Goldberg: Eliminated by part-time legend The Undertaker, because heaven forbid anyone on the roster look strong by eliminating the mighty Goldberg.
The Undertaker: Eliminated by Roman Reigns, because WWE hates everything about you as a person.
Everything about the badness of the Rumble crystallizes and comes into focus the moment Roman Reigns strides down to the arena. It doesn’t even matter that he didn’t win, with Randy Orton inexplicably picking up the W for reasons unknown. What matters is that it’s yet another event hijacked by the never-ending attempt to make Roman “The Guy” in a legitimate sense, and not just as a catchphrase. Two years after the event ended with an entire arena lustily booing Rumble winner Reigns while his arm was raised by The Rock, we came this close to going through it all over again.

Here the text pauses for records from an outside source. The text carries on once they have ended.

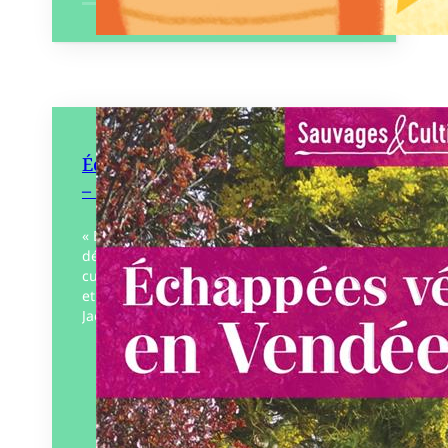
Échappées végétales en Vendée
– Sauvages et cultivées
« Échappez-vous au cœur du végétal à la
découverte des plantes sauvages et
cultivées ! », voilà ce que vous proposent
et vous promettent les deux auteurs
Jacques…
Éditeur :
D’Orbestier – Rêves
Bleus
Paru le
17/03/2023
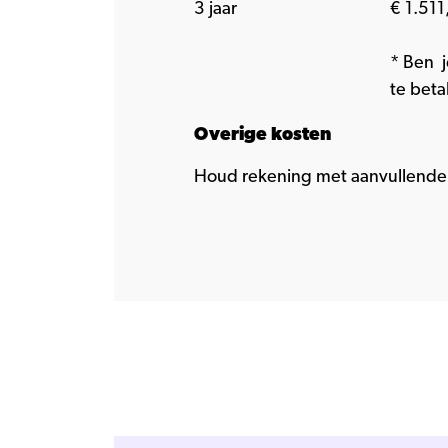
3 jaar
€ 1.511,
* Ben j
te beta
Overige kosten
Houd rekening met aanvullende 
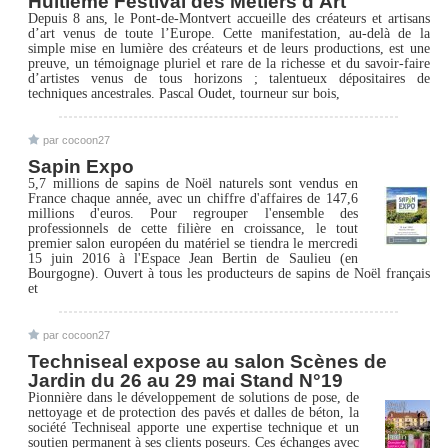
Huitième Festival des Métiers d'Art
Depuis 8 ans, le Pont-de-Montvert accueille des créateurs et artisans
d’art venus de toute l’Europe. Cette manifestation, au-delà de la
simple mise en lumière des créateurs et de leurs productions, est une
preuve, un témoignage pluriel et rare de la richesse et du savoir-faire
d’artistes venus de tous horizons ; talentueux dépositaires de
techniques ancestrales. Pascal Oudet, tourneur sur bois,
par cocoon27
Sapin Expo
5,7 millions de sapins de Noël naturels sont vendus en
France chaque année, avec un chiffre d'affaires de 147,6
millions d'euros. Pour regrouper l'ensemble des
professionnels de cette filière en croissance, le tout
premier salon européen du matériel se tiendra le mercredi
15 juin 2016 à l'Espace Jean Bertin de Saulieu (en
Bourgogne). Ouvert à tous les producteurs de sapins de Noël français
et
par cocoon27
Techniseal expose au salon Scènes de
Jardin du 26 au 29 mai Stand N°19
Pionnière dans le développement de solutions de pose, de
nettoyage et de protection des pavés et dalles de béton, la
société Techniseal apporte une expertise technique et un
soutien permanent à ses clients poseurs. Ces échanges avec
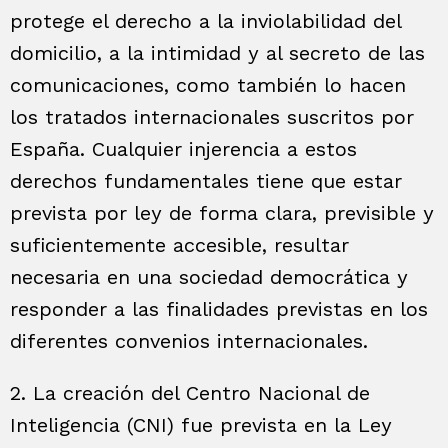
protege el derecho a la inviolabilidad del
domicilio, a la intimidad y al secreto de las
comunicaciones, como también lo hacen
los tratados internacionales suscritos por
España. Cualquier injerencia a estos
derechos fundamentales tiene que estar
prevista por ley de forma clara, previsible y
suficientemente accesible, resultar
necesaria en una sociedad democrática y
responder a las finalidades previstas en los
diferentes convenios internacionales.
2. La creación del Centro Nacional de
Inteligencia (CNI) fue prevista en la Ley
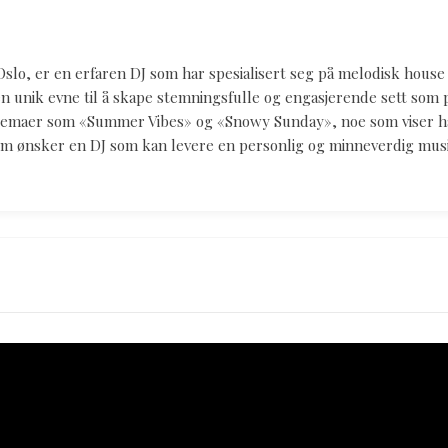
Oslo, er en erfaren DJ som har spesialisert seg på melodisk hous
en unik evne til å skape stemningsfulle og engasjerende sett som p
emaer som «Summer Vibes» og «Snowy Sunday», noe som viser hans 
som ønsker en DJ som kan levere en personlig og minneverdig mus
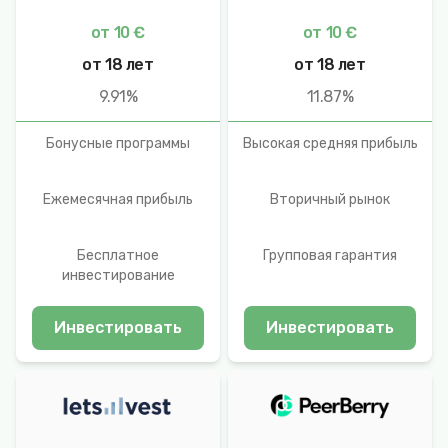
от 10 €
от 10 €
от 18 лет
от 18 лет
9.91%
11.87%
Бонусные программы
Высокая средняя прибыль
Ежемесячная прибыль
Вторичный рынок
Бесплатное
Групповая гарантия
инвестирование
Инвестировать
Инвестировать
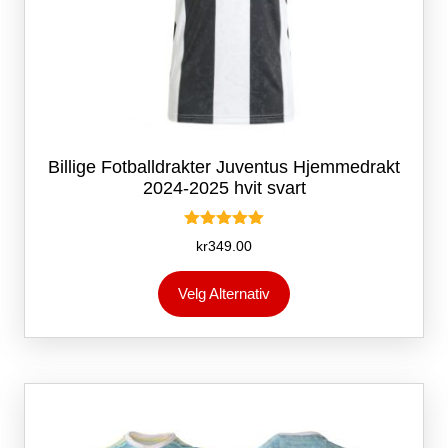
Billige Fotballdrakter Juventus Hjemmedrakt
2024-2025 hvit svart
Vurdert
kr
349.00
5.00
av 5
Dette
Velg Alternativ
produktet
har
flere
varianter.
Alternativene
kan
velges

It’s incredible, the way this company utterly disregards what the people in the stands want to see. The biggest fans that the brand has, the ones willing to shell out hundreds of dollars for seats to this kind of show, seem to be the ones WWE is least interested in tailoring its product to. Everyone backstage sits there looking at their monitors, knowing that the audience wants to see someone like Samoa Joe or Finn Balor in that No. 30 spot … and then Reigns walks out instead. A guy who had already wrestled for the RAW title earlier the same night. A guy who was already booed by the audience earlier in the evening, and was cheered for losing. A guy who has been given countless opportunities to get the crowd on his side, only to fail in every way we can measure failure.
I know that there will be people who assure me that “You’re being worked, idiot,” because they’re “obviously” sowing the seeds of a Reigns heel turn by playing into the crowd’s hatred of him. To that I say: I won’t be able to believe that even when it happens, but after it happens. Reigns is this generation’s John Cena in terms of both crowd reaction and Vince McMahon’s obsession with him, and how many times have we been through the “John Cena is going to turn heel” cycle? Every time someone claims that these heel turns are in the works, Cena or Roman just shows up on Raw the next day, smiling, laughing and “overcoming the odds.” I refuse to believe that this company knows what it’s doing, but I invite them to prove me wrong. Which is to say: FOR THE LOVE OF GOD, PLEASE PROVE ME WRONG.
Because until then, WWE is just trolling its own audience for the sheer, petty thrill of it.